Start of THE RECORDS
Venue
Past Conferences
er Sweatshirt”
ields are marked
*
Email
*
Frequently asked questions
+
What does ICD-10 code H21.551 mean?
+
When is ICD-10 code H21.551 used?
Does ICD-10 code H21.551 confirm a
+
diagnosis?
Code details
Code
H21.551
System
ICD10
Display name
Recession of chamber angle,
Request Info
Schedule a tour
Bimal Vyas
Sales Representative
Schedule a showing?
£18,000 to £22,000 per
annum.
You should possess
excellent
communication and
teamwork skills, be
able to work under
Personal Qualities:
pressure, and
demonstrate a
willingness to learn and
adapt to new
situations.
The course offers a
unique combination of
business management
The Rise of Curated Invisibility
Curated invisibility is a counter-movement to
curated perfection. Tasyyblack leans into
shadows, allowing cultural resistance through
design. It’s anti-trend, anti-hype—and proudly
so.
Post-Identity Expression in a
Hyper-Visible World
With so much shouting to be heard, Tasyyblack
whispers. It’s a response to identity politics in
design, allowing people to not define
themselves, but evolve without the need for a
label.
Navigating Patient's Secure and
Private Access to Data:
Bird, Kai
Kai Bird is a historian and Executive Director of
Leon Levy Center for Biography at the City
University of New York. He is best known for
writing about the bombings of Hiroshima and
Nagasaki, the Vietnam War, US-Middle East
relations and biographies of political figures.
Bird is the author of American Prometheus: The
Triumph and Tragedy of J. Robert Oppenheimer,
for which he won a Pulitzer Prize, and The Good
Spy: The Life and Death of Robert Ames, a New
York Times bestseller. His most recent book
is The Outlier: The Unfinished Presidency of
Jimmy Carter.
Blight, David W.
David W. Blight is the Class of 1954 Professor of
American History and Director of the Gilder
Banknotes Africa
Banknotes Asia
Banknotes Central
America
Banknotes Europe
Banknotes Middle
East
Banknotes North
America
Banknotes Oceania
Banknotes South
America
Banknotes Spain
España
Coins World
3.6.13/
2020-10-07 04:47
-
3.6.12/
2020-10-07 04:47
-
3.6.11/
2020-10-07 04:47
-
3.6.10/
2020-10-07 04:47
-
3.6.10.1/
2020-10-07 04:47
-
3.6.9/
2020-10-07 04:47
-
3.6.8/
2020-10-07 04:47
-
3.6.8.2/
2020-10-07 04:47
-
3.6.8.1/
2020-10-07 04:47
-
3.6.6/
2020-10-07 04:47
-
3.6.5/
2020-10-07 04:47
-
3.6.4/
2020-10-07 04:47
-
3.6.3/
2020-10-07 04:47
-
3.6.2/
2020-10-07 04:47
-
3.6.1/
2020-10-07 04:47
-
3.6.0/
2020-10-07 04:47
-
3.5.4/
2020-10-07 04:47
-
End of THE RECORDS
Start of THE RECORDS
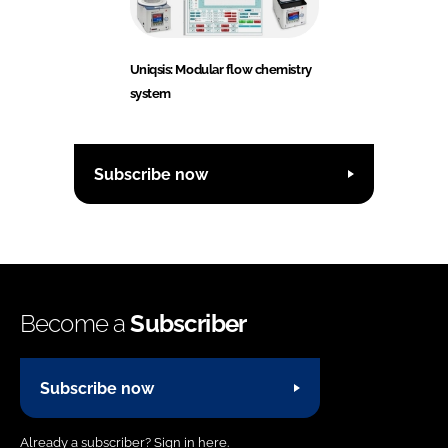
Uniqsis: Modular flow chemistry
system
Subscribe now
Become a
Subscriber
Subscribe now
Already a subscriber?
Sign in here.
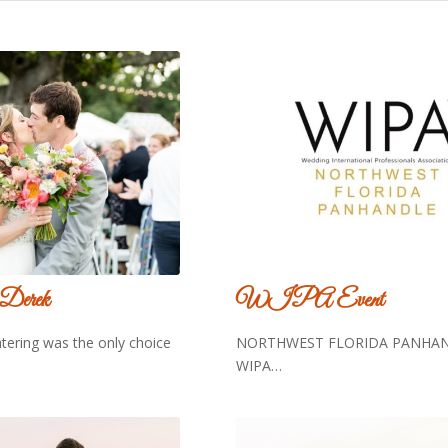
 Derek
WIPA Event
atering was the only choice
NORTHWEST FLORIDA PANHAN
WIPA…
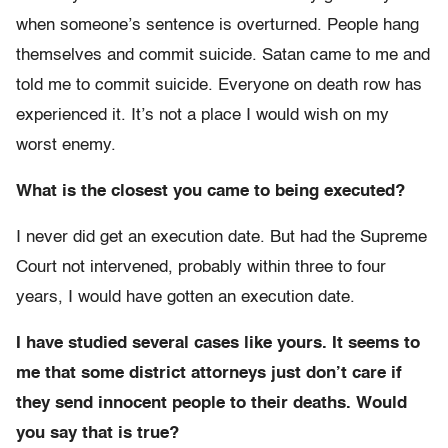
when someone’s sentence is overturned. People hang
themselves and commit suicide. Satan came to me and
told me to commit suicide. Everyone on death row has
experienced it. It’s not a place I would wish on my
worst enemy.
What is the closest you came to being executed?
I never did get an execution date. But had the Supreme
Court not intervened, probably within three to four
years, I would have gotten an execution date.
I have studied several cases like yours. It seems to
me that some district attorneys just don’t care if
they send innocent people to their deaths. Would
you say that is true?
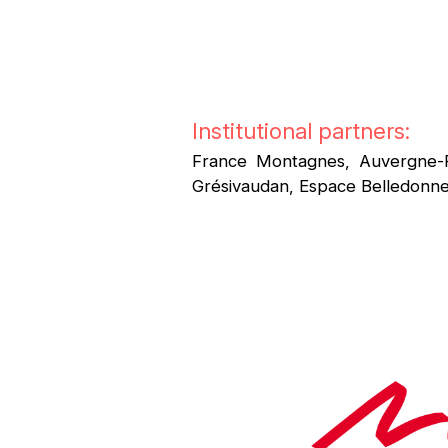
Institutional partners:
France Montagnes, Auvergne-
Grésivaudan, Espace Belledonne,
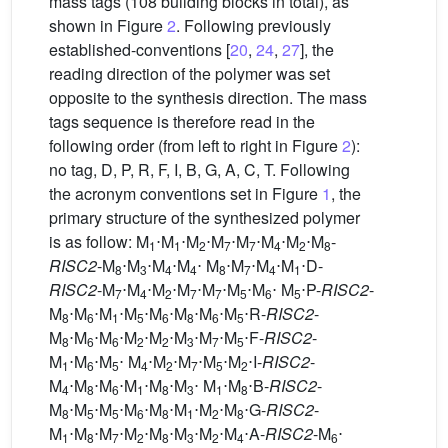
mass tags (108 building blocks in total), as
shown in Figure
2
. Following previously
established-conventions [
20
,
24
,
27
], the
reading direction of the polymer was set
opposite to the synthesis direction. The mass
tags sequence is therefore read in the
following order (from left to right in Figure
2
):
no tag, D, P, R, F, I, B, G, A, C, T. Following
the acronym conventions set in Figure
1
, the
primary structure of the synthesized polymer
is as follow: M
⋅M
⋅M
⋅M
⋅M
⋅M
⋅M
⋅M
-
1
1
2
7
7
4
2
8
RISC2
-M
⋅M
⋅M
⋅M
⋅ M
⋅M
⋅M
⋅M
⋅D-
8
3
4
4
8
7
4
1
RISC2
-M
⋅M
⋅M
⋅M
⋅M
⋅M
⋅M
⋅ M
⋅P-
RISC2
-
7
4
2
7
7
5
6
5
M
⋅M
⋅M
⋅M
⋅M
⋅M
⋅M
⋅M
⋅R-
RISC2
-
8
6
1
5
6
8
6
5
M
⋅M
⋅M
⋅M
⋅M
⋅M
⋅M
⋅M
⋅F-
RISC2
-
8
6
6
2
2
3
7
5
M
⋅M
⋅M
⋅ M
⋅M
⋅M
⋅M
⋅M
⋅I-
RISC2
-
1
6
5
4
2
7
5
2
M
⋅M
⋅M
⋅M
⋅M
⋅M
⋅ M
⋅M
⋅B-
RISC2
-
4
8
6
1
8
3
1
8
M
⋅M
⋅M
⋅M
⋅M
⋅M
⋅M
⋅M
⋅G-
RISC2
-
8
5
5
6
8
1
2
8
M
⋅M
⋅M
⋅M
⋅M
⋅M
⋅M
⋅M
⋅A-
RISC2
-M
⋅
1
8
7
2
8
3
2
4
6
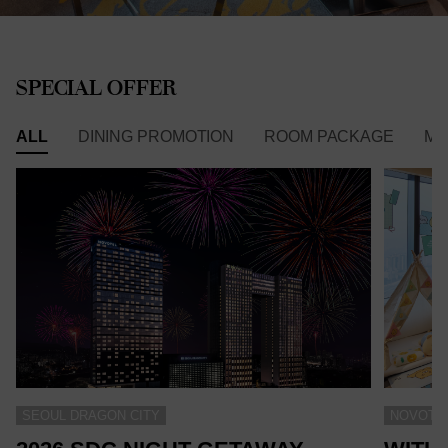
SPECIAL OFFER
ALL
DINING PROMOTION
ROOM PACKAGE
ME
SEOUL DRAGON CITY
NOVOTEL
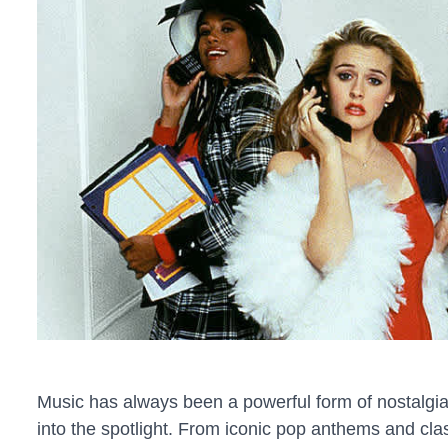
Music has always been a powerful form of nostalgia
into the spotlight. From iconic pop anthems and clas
End of THE RECORDS
**ASSIGNMENT**
All that is wanted is the stretch of lines above from the one containing "pressure, and" through the one containing "University of New York. He is best known for", duplicated exactly.

**EXERCISE ANSWER**
pressure, and
demonstrate a
willingness to learn and
adapt to new
situations.
The course offers a
unique combination of
business management
The Rise of Curated Invisibility
Curated invisibility is a counter-movement to
curated perfection. Tasyyblack leans into
shadows, allowing cultural resistance through
design. It’s anti-trend, anti-hype—and proudly
so.
Post-Identity Expression in a
Hyper-Visible World
With so much shouting to be heard, Tasyyblack
whispers. It’s a response to identity politics in
design, allowing people to not define
themselves, but evolve without the need for a
label.
Navigating Patient's Secure and
Private Access to Data:
Bird, Kai
Kai Bird is a historian and Executive Director of
Leon Levy Center for Biography at the City
University of New York. He is best known for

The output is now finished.